[Opening Excerpted records section]

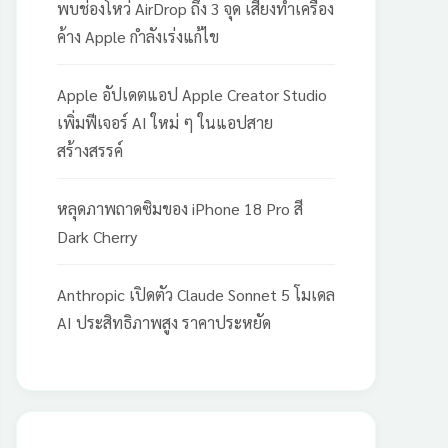
พบช่องโหว่ AirDrop ถึง 3 จุด เสี่ยงทำเครื่อง
ค้าง Apple กำลังเร่งแก้ไข
Apple อัปเดตแอป Apple Creator Studio
เพิ่มฟีเจอร์ AI ใหม่ ๆ ในแอปสาย
สร้างสรรค์
หลุดภาพถาดซิมของ iPhone 18 Pro สี
Dark Cherry
Anthropic เปิดตัว Claude Sonnet 5 โมเดล
AI ประสิทธิภาพสูง ราคาประหยัด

[Closing Excerpted records section]

Work to be completed: Which lines run from the one holding "หลุดภาพถาดซิมของ iPhone 18 Pro สี" through the end of the data? Write them out exactly, ends included, and add nothing.

Solution for this problem:
หลุดภาพถาดซิมของ iPhone 18 Pro สี
Dark Cherry
Anthropic เปิดตัว Claude Sonnet 5 โมเดล
AI ประสิทธิภาพสูง ราคาประหยัด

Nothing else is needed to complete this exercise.